The Club regularly asks its leaders what conservation issues they want to work on. But we haven't asked some basic questions: What do we mean when we say we are a democratic organization? Do we want to encourage every chapter to offer its members a consistent menu of basic programs? How do we make sure that each chapter has the resources to offer those programs?

The Board has organized this dialogue around five themes, each one addressing a choice that faces the Club as it moves forward into its second century.

Below is an abbreviated version of a longer document that will go out to all chapters and groups this summer.

1. Vision vs. Pragmatism

To what extent should the Club articulate a vision of the environmental future that is driven by our ultimate values and scientific evidence, even if this vision is clearly outside the current social and political realm of the possible?

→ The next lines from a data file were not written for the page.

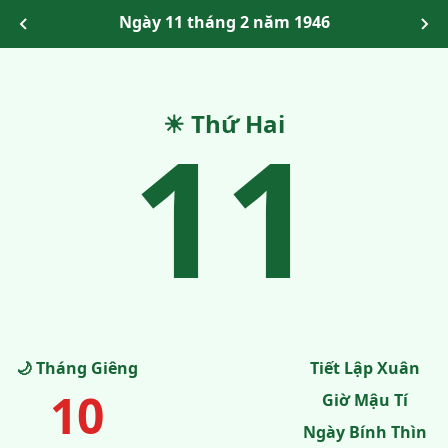
Ngày 11 tháng 2 năm 1946
11
☀ Thứ Hai
🌙 Tháng Giêng
Tiết Lập Xuân
10
Giờ Mậu Tí
Ngày Bính Thìn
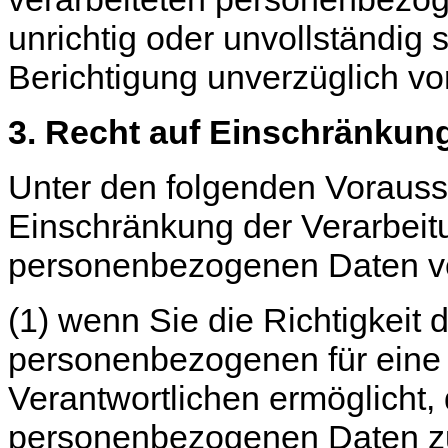
unrichtig oder unvollständig 
Berichtigung unverzüglich v
3. Recht auf Einschränkung
Unter den folgenden Voraus
Einschränkung der Verarbeitu
personenbezogenen Daten v
(1) wenn Sie die Richtigkeit 
personenbezogenen für eine 
Verantwortlichen ermöglicht, 
personenbezogenen Daten zu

Should we support leadership and proposals that move our society step-by-step in the right direction, accepting the incremental style that seems to characterize the history of environmental progress? Or should we reject that paradigm and only lend our name to enterprises that take us all the way, or almost all the way, to our ultimate objectives?

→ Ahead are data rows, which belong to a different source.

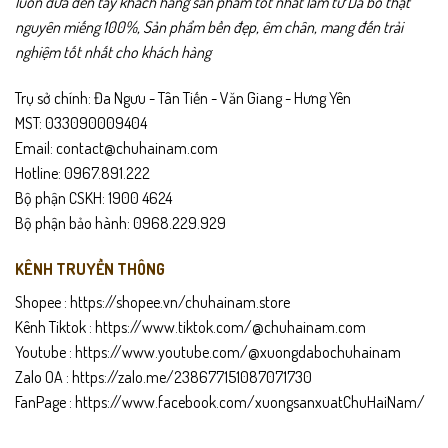
luôn đưa đến tay khách hàng sản phẩm tốt nhất làm từ Da bò thật
nguyên miếng 100%, Sản phẩm bền đẹp, êm chân, mang đến trải
nghiệm tốt nhất cho khách hàng
Trụ sở chính: Đa Ngưu - Tân Tiến - Văn Giang - Hưng Yên
MST: 033090009404
Email: contact@chuhainam.com
Hotline: 0967.891.222
Bộ phận CSKH: 1900 4624
Bộ phận bảo hành: 0968.229.929
KÊNH TRUYỀN THÔNG
Hơn cả một món phụ kiện giữ phom dáng trang phục,
DL504
còn là
chi tiết tinh tế giúp hoàn thiện phong thái chuyên nghiệp. Từng
Shopee :
https://shopee.vn/chuhainam.store
đường chỉ khâu tỉ mỉ cùng sự sắc nét của mặt khóa là minh chứng
Kênh Tiktok :
https://www.tiktok.com/@chuhainam.com
cho sự kỳ công trong chế tác, đảm bảo giá trị sử dụng lâu bền.
Youtube :
https://www.youtube.com/@xuongdabochuhainam
Zalo OA :
https://zalo.me/238677151087071730
DL504 – Dây Lưng
được phát triển cho những quý ông đề cao sự
FanPage :
https://www.facebook.com/xuongsanxuatChuHaiNam/
tinh giản nhưng vẫn mong muốn có một điểm nhấn đẳng cấp trên bộ
trang phục. Da bò thật tuyển chọn giúp sản phẩm có tuổi thọ vượt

2. The Meaning of Democracy

According to our by-laws, the Sierra Club is a representative democracy. Members elect directors, group executive committees, and, indirectly, chapter executive committees. Do we wish to modify this fundamental aspect of our operations?

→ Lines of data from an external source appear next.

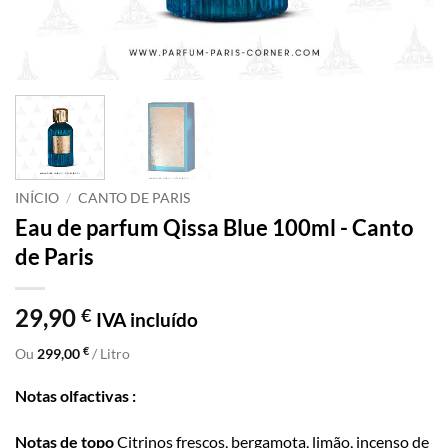
INÍCIO
/
CANTO DE PARIS
Eau de parfum Qissa Blue 100ml - Canto
de Paris
29,90
€
IVA incluído
€
Ou
299,00
/ Litro
Notas olfactivas :
Notas de topo
Citrinos frescos, bergamota, limão, incenso de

These elected bodies set broad policy and delegate to appointed groups of volunteer leaders broad discretion in implementing such policies. Should we shift our emphasis away from delegating this flexibility and move toward a more formal decision-making process with more frequent consultation with elected leaders on issues of strategy and tactics?

3. Internal vs. Community Focus

To what extent do we believe that we can implement our vision through the actions of our members alone? How much should we concentrate our energies on reaching broader communities and organizing campaigns around our goals? Do we wish to reaffirm our historic emphasis on public policy, and on influencing corporations and other large institutions. O r do we wish to move in the direction of an organization that educates, but does not seek to organize or mobilize the public?

4. Federation or Confederation?

Are we a confederation of chapters and groups, with the level of funding for each overwhelmingly driven by the number of members and funds raised locally? Or are we a national federation providing relatively comparable levels of service and program opportunity to each member through our chapters and groups?

Should we define a set of program opportunities that every chapter or group should strive to offer members? Or should we allow each chapter and group to define the meaning of Sierra Club membership on a location-by-location basis? Should we define the program we want each chapter and group to be able to offer, and provide the resources necessary to deliver those programs? Or should we allocate funds to chapters and groups based largely on their membership levels, so that each member has access to an equal dollar value in local program services?

5. 'Big Tent' or Political Party?

Is the Sierra Club a broad organization that is open, friendly and supportive of members who share our broad values and vision? A "big tent" approach requires that we establish strong internal norms of civility and respect. Or are we more like a political party, a quasi-public institution in which factions contend for control and a relatively hard-edged style of debate is tolerated?